Последнюю фразу Шаляпин произнес с таким выразительным юмором, что все расхохотались.
— Вот каковы ваши газетные нравы, господа! — сказал он писателям. — Чему же тут удивляться, если по поводу моего мнимого «стояния на коленях» было напечатано маленькое подложное письмо? Теперь я собираюсь сам продиктовать кому-нибудь мою биографию, чтобы «пропавшая рукопись» не нашлась и не появилась на всех европейских языках отдельным изданием.

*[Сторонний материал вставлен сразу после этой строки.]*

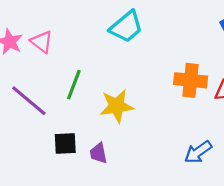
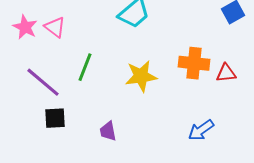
yellow star: (117, 106) -> (141, 76), moved
black square: (65, 144) -> (55, 118), moved

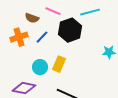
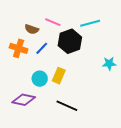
orange cross: (19, 37) -> (19, 48), turned 36

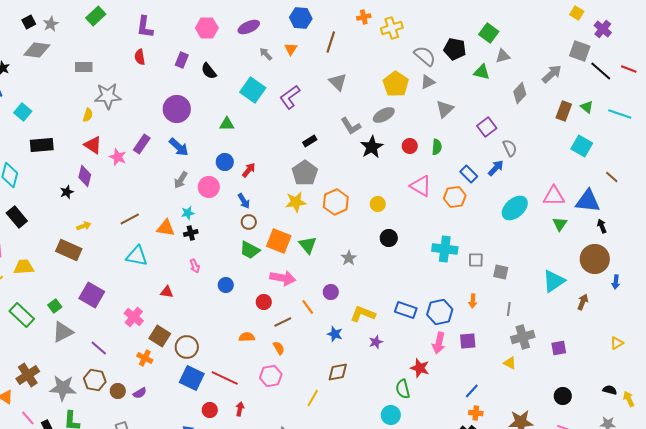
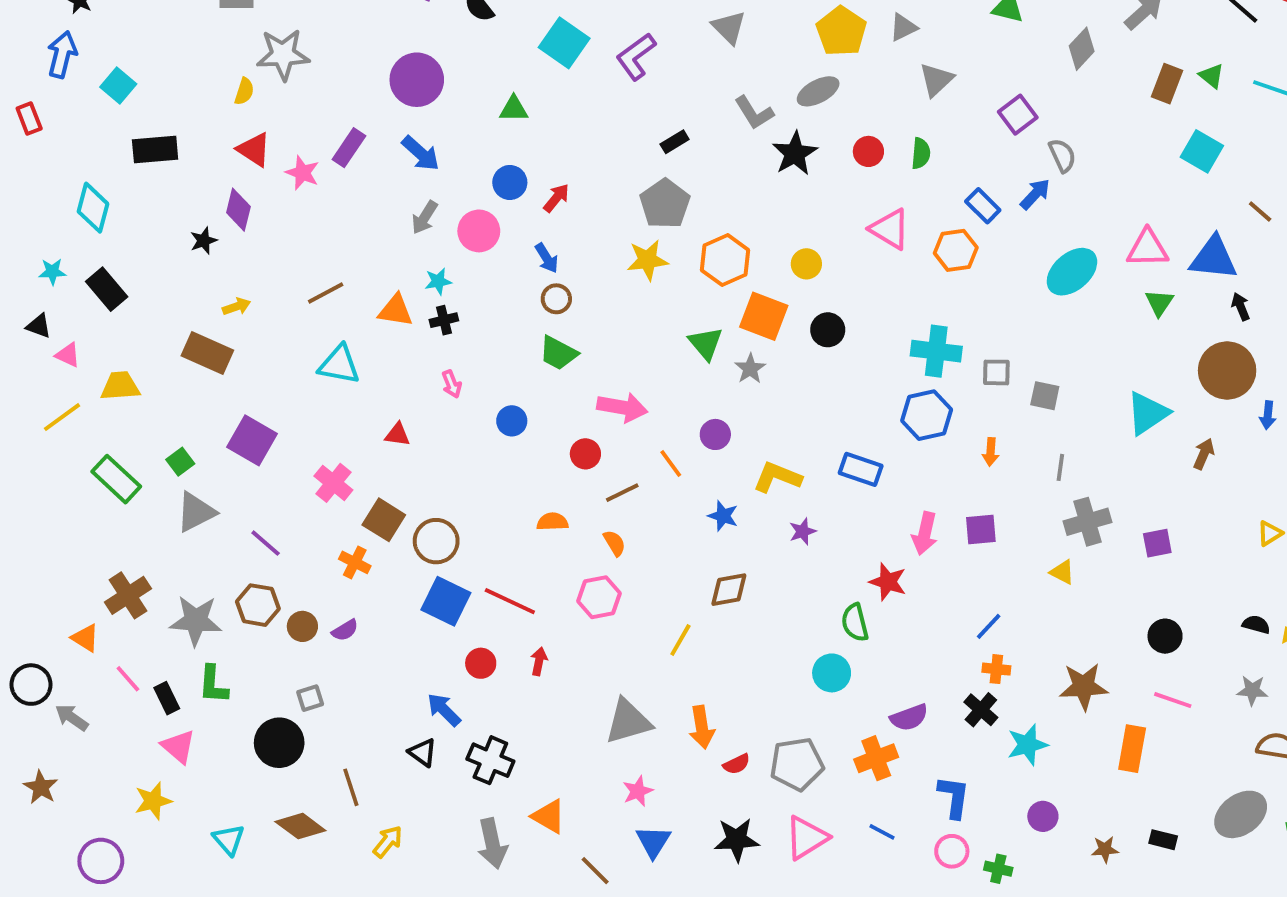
orange square: (279, 241) -> (764, 316), moved
green triangle: (308, 245) -> (706, 343), moved
blue hexagon: (440, 312) -> (927, 415), moved

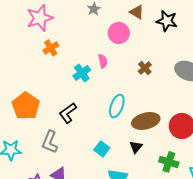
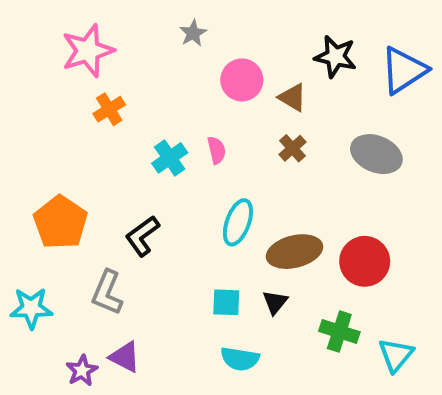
brown triangle: (137, 12) -> (293, 98), moved
pink semicircle: (103, 61) -> (216, 150), moved
cyan square: (102, 149) -> (226, 302), moved, turned -35

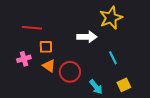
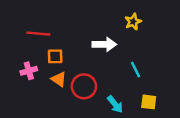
yellow star: (111, 18) -> (133, 22), size x0.6
yellow square: (124, 85) -> (149, 102), turned 32

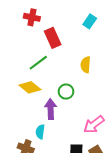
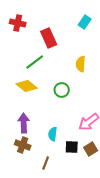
red cross: (32, 17) -> (18, 23), moved
purple arrow: (51, 109) -> (24, 123), moved
cyan semicircle: (40, 132) -> (53, 134), moved

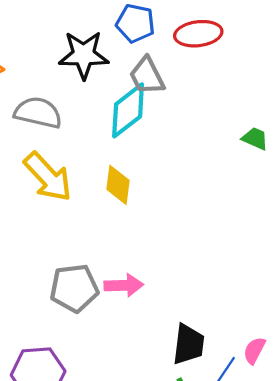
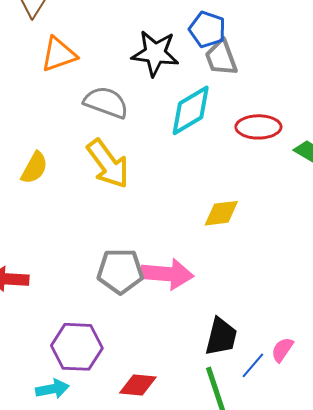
red ellipse: (198, 34) -> (258, 127), moved
gray trapezoid: (147, 76) -> (221, 58), moved
yellow diamond: (118, 185) -> (221, 213), moved, turned 69
pink arrow: (124, 285) -> (167, 274), size x1.4

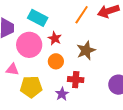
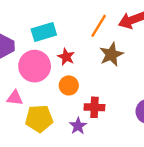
cyan rectangle: (38, 18) -> (44, 32), turned -42
brown star: (86, 50) -> (111, 54), moved

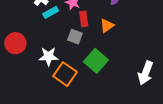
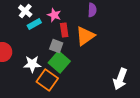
orange triangle: (107, 26) -> (85, 36), size x1.5
green square: (96, 61) -> (59, 62), moved

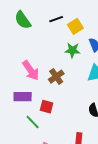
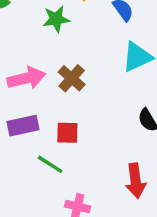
green star: (72, 50) -> (56, 19), moved
pink arrow: (31, 70) -> (26, 78), turned -55

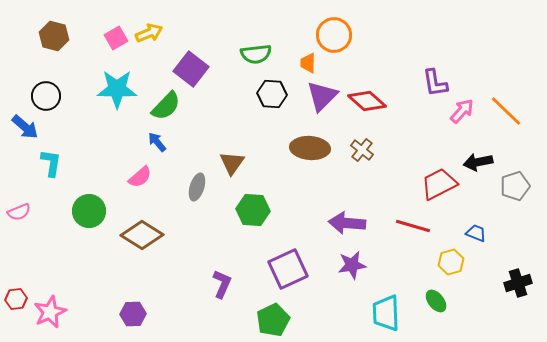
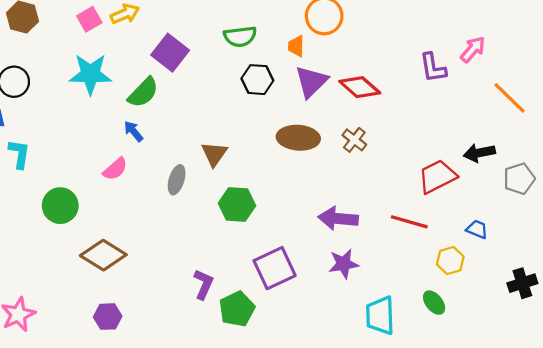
pink arrow: (462, 111) -> (473, 49), moved
brown diamond: (142, 235) -> (103, 255), moved
green pentagon: (273, 320) -> (237, 309), moved

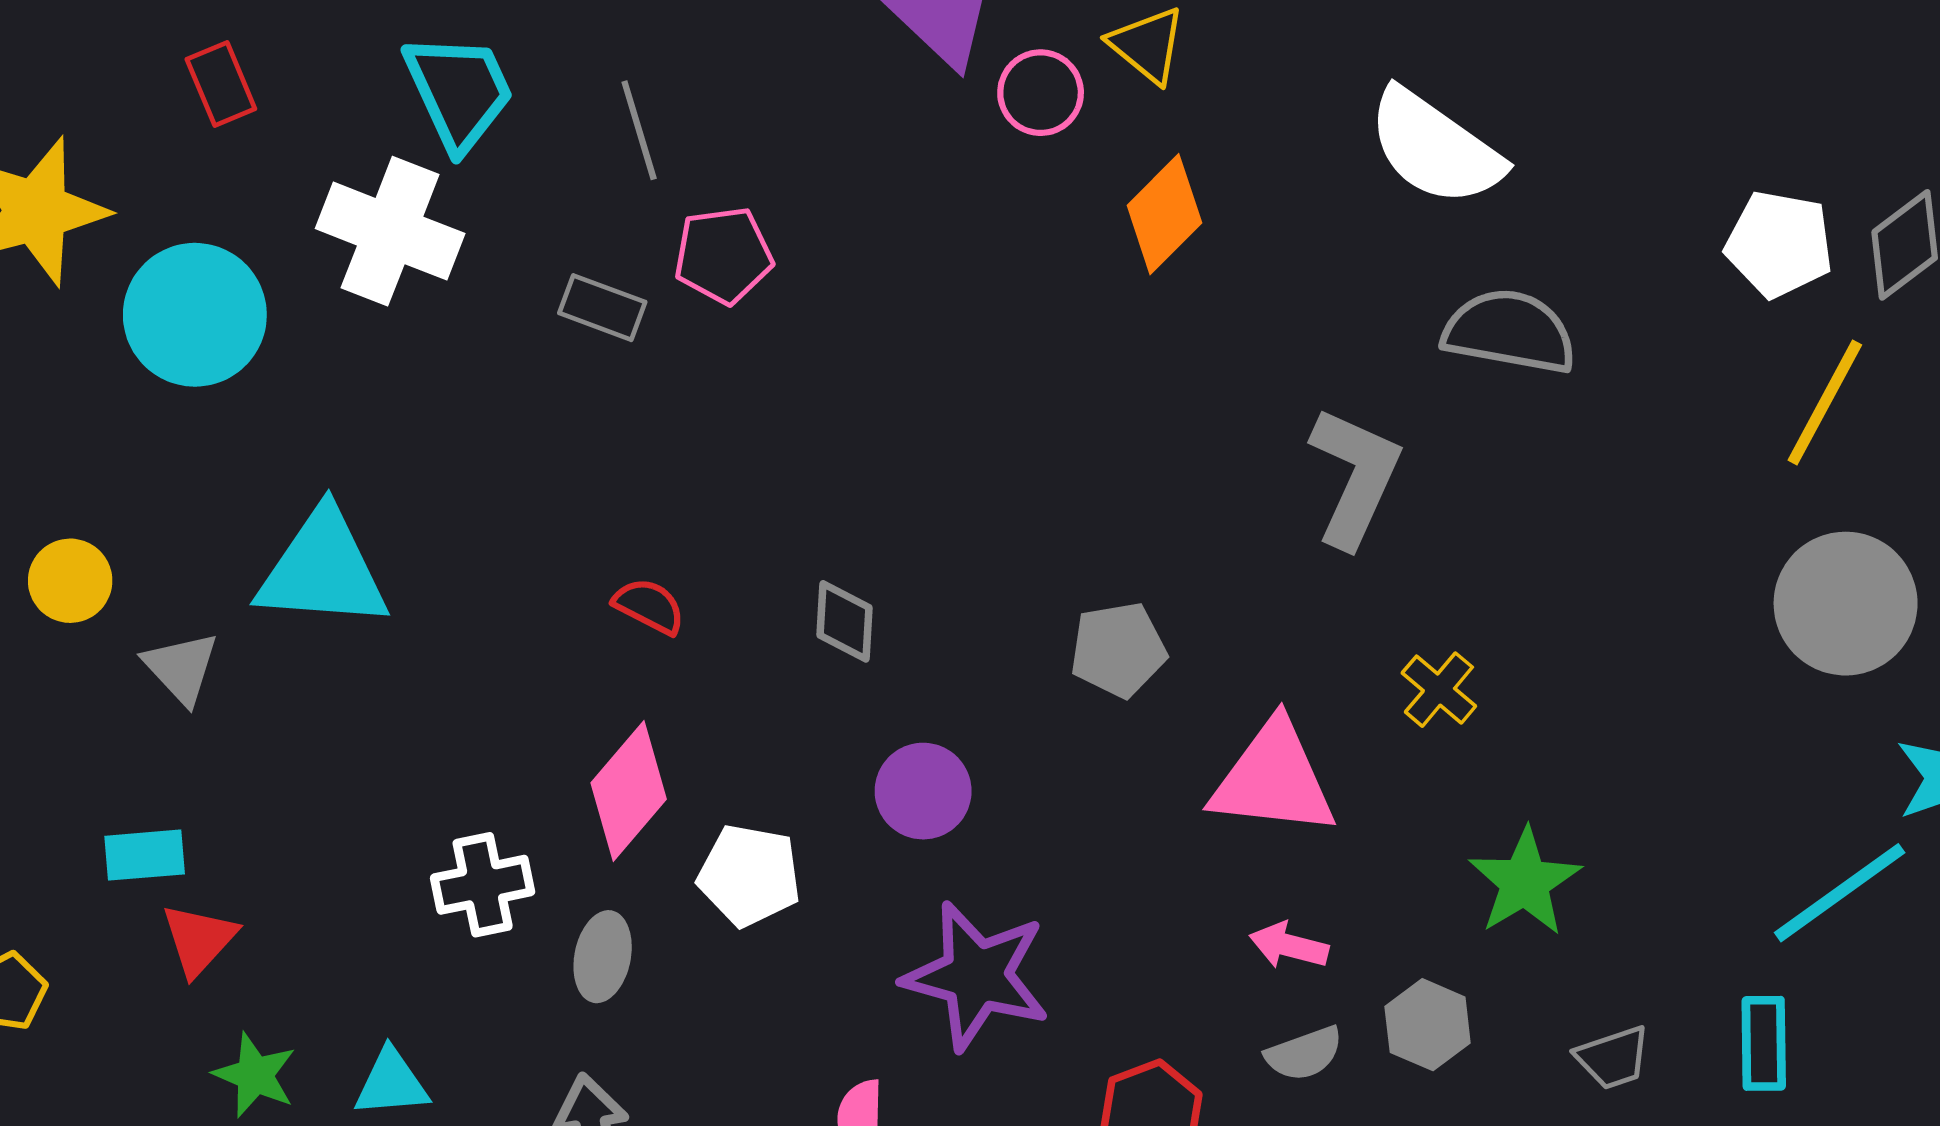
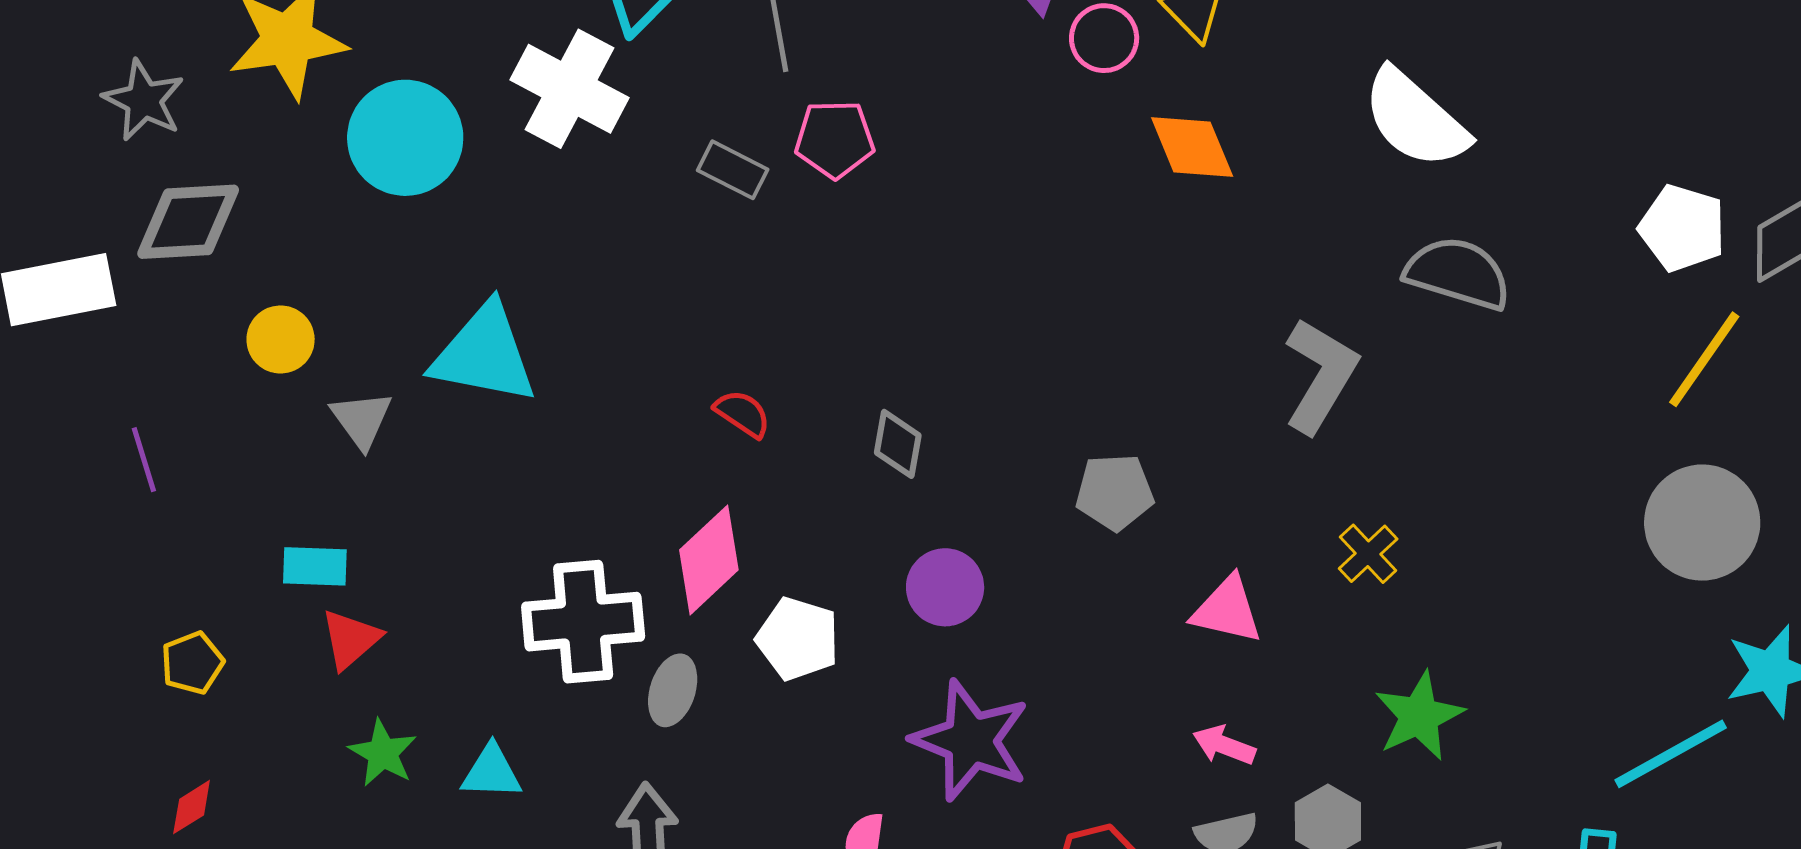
orange diamond: (1164, 214) -> (1192, 147), turned -74
pink triangle: (1273, 779) -> (1227, 610), size x0.7
white cross: (483, 885) -> (583, 622), size x1.5

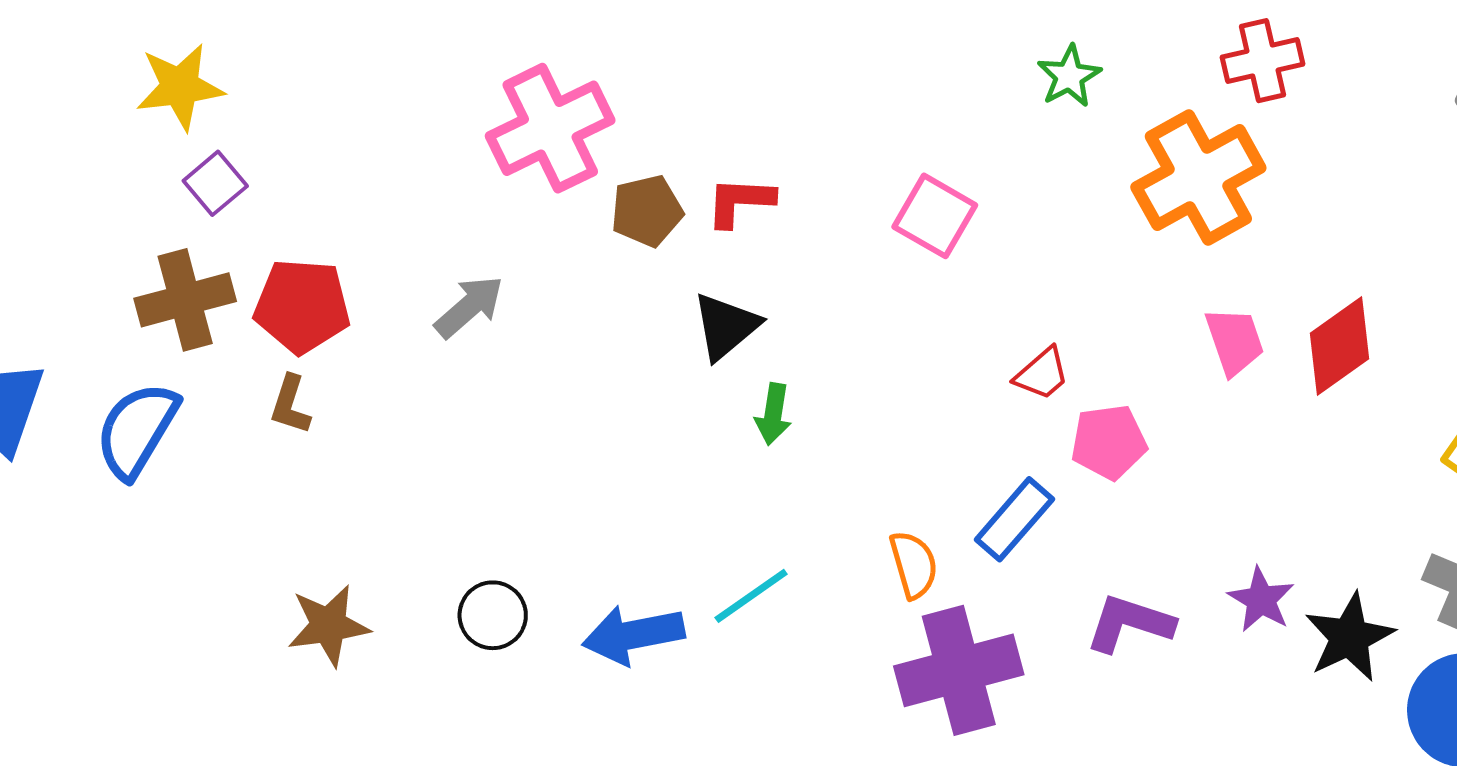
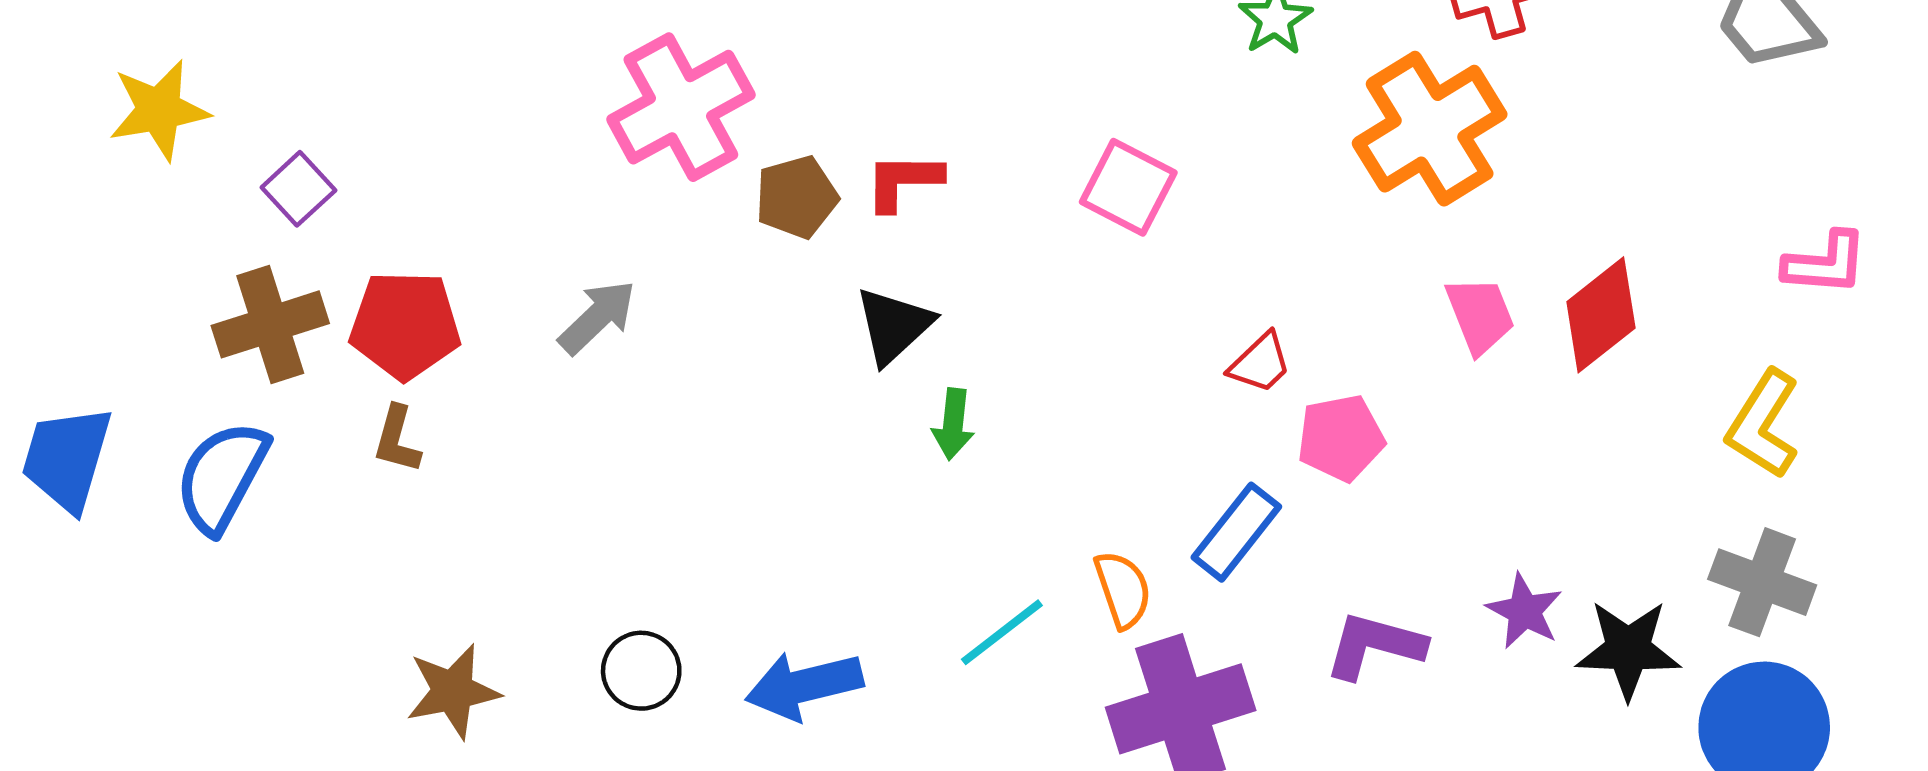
yellow star: (180, 87) -> (159, 110), moved
cyan line: (751, 596) -> (1002, 632), moved
black star: (1349, 637) -> (1628, 649), turned 30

Действительно, года через два после этих слов в марксистском журнале «Летопись» была напечатана автобиография Шаляпина за его подписью, написанная, к сожалению, весьма бездарно, серо и скучно. Диктант не удался. Спустя долгое время он сам написал книгу о себе.
По поводу выступления Шаляпина в качестве сотрудника «Летописи» в том же журнале появилось коллективное письмо рабочих, протестовавших против печатания биографии Шаляпина в «марксистском» журнале: искаженная история с гимном навсегда осталась в памяти широких масс и не была забыта.
Горький ответил на письмо в защиту Шаляпина.
VI
Во время войны 1914–1918 годов я, проживая в Москве, пошел в Большой театр послушать оперу «Фауст» с участием Шаляпина. Даже в этой, казалось бы «запетой», опере, в которой выступал он сотни раз, великий певец был всегда разнообразен, так как без конца совершенствовался даже в технике пения, которую у него как будто больше некуда было совершенствовать, не говоря уже о том, что вечный образ гетевского Мефистофеля в изображении Шаляпина год за годом тоже бесконечно вырастал и видоизменялся, становясь сложнее и глубже.
Ансамбль спектакля состоял из отборных сил Большого театра. Быстро выдвигался молодой баритон Дубинский, за последнее время выступавший редко. Хотелось мне и его послушать.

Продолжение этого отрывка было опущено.